Breen has been a mainstay of this Na Piarsaigh revolution in Limerick and Munster that had witnessed them expand their unbeaten provincial sequence .
“We are proud of it. We don’t think about the records too much. If anything we are more disappointed that we’ve got that whole year on-year off bicycle (they’ve won Limerick and Munster names in 2011, 2013, 2015 and 2017).
“That’s a struggle for us in itself to attempt to do a calendar year, then do the following year.
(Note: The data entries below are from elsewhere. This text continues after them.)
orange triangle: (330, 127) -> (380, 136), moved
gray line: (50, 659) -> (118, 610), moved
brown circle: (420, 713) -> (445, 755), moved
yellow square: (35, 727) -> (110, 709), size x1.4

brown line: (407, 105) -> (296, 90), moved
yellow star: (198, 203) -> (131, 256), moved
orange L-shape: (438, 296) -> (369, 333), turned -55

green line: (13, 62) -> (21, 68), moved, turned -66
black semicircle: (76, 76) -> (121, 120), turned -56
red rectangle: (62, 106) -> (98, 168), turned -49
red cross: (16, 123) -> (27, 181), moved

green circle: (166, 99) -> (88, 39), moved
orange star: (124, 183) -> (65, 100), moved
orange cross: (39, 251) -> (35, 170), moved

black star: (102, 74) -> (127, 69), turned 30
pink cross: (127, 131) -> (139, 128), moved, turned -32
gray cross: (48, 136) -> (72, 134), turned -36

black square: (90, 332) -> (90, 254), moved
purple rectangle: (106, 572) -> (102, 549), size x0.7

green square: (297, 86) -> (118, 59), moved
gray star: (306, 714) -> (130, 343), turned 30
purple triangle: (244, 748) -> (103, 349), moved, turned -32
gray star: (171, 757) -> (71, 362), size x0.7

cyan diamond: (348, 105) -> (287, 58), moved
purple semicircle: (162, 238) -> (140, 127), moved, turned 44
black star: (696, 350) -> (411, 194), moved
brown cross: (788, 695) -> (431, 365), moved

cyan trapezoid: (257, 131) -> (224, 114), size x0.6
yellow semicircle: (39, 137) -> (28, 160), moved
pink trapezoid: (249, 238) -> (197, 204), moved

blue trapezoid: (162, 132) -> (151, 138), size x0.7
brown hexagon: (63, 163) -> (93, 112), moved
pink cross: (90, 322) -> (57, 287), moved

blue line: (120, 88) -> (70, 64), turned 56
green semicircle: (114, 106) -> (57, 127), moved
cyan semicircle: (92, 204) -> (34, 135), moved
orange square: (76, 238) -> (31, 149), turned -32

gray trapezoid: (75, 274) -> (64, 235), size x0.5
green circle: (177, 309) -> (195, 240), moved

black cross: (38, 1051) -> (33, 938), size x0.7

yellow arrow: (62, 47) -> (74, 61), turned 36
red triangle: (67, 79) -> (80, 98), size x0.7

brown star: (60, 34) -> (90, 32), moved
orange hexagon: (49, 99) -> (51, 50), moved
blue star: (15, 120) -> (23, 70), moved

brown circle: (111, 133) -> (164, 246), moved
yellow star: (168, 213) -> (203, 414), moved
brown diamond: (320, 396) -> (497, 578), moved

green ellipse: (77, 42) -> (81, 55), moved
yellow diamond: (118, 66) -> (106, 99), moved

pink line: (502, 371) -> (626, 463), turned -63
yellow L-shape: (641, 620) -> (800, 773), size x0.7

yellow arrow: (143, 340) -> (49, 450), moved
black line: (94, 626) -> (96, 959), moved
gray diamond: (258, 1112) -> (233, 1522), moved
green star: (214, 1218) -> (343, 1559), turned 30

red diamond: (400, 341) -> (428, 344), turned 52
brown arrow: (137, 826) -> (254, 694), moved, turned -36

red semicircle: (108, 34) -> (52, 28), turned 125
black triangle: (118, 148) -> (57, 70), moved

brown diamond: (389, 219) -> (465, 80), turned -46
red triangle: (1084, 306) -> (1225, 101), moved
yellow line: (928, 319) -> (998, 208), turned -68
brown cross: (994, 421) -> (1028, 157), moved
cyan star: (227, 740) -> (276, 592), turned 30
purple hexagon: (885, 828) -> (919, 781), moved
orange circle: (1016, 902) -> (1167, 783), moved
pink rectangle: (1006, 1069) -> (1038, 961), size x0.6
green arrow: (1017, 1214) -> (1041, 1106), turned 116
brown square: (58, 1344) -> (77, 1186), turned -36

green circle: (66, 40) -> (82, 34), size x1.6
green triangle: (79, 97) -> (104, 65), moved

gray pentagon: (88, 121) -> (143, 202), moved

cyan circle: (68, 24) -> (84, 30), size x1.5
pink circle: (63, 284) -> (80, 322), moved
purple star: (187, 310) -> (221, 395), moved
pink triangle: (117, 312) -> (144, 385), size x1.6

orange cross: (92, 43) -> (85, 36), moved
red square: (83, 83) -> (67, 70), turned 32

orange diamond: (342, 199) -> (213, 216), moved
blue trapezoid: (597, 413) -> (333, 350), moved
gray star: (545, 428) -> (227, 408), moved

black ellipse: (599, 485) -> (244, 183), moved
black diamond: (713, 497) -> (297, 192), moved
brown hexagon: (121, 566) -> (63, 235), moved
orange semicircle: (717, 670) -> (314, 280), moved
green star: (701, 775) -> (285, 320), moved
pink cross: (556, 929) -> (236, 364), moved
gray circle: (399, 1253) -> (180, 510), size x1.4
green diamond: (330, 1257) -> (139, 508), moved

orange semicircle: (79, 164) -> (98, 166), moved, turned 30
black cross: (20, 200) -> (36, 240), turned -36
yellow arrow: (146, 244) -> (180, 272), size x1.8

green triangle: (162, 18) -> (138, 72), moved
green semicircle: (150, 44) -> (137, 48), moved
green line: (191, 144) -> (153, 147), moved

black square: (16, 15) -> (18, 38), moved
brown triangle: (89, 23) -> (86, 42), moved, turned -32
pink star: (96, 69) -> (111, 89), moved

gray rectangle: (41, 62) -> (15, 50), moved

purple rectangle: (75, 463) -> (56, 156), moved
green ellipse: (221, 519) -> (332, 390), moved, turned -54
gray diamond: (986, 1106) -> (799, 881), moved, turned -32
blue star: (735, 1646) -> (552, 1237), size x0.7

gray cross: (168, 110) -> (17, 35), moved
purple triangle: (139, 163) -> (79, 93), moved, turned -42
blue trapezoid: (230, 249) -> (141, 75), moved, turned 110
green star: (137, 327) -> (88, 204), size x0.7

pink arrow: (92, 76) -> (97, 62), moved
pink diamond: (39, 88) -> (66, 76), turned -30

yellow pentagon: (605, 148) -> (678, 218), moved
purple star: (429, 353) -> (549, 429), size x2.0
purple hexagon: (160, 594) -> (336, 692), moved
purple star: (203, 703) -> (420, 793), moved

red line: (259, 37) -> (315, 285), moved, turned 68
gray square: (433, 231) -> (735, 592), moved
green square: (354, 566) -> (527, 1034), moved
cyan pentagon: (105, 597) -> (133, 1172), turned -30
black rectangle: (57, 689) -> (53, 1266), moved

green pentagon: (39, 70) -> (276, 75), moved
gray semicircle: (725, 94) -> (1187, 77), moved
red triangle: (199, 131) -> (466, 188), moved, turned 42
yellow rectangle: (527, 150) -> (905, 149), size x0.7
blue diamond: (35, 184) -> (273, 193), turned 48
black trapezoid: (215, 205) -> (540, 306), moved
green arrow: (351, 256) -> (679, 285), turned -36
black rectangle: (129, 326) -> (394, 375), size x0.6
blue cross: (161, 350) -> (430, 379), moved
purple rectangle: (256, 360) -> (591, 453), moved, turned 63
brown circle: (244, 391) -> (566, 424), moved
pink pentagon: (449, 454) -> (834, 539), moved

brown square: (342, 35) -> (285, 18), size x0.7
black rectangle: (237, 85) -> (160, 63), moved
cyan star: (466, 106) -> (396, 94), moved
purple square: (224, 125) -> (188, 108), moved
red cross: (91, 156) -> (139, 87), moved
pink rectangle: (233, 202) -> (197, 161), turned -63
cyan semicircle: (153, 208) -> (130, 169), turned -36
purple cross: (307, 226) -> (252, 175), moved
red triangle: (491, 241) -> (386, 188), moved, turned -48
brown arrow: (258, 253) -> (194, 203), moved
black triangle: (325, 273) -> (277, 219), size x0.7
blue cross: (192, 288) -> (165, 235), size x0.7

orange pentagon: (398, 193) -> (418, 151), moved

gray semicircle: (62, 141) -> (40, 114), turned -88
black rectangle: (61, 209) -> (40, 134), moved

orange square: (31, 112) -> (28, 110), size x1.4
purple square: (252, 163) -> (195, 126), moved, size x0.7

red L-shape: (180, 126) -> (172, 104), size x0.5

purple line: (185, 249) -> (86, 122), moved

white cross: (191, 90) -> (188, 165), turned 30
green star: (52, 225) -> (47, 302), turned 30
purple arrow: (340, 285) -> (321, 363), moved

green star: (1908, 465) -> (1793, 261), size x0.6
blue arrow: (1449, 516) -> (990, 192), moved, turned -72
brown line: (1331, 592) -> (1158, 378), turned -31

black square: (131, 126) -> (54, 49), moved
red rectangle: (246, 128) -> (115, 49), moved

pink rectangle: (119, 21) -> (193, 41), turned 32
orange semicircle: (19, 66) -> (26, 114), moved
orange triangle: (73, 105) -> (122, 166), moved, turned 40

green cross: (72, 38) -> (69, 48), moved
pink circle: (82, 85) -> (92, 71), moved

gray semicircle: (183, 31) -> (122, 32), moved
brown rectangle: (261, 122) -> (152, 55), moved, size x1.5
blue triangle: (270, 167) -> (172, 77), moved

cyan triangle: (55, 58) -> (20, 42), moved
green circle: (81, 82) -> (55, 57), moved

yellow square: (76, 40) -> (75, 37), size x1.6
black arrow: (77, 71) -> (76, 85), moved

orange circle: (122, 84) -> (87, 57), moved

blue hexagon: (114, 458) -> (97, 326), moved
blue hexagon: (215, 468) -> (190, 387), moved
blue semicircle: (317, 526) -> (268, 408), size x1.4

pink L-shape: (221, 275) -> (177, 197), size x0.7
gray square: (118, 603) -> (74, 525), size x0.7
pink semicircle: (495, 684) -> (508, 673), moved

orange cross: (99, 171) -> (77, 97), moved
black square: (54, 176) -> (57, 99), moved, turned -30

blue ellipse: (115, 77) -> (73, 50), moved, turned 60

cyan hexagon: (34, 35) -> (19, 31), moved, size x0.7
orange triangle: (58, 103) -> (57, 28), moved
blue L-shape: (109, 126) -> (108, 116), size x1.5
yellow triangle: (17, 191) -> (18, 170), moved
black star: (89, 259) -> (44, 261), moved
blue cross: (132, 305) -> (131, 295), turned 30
So I feel that is a psychological thing as far as anything else.”
Breen admits he would find it difficult to pull away from his team at this stage with the momentum they have.
“You remember the bad days. When we scored three things I made reference to our first ever county closing and 2009. This has been a hard one to take. We had a mixture of older and young that afternoon and we played an team which was in the peak of their abilities.
“We were nobodies really. When we got to a county quarter-final that year which could have been an incentive for us to come back and determine where we’re at today, you don’t want t miss nowadays. You wish to try and still be involved. It is sweet.”